Task brief | Please reproduce the entries below exactly, omitting any images they contain.

□ □ □ □ □ □ □

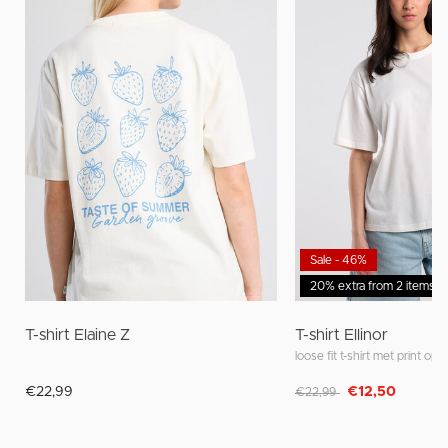
Sale - 46%
20% extra from 2 items
T-shirt Elaine Z
T-shirt Ellinor
loose fit t-shirt met print op
Afgeprijsd van
naar
€22,99
€12,50
€22,99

□ □ □ □ □ □ □

Your solution |
Sale - 46%
20% extra from 2 items
T-shirt Elaine Z
T-shirt Ellinor
loose fit t-shirt met print op
Afgeprijsd van
naar
€22,99
€12,50
€22,99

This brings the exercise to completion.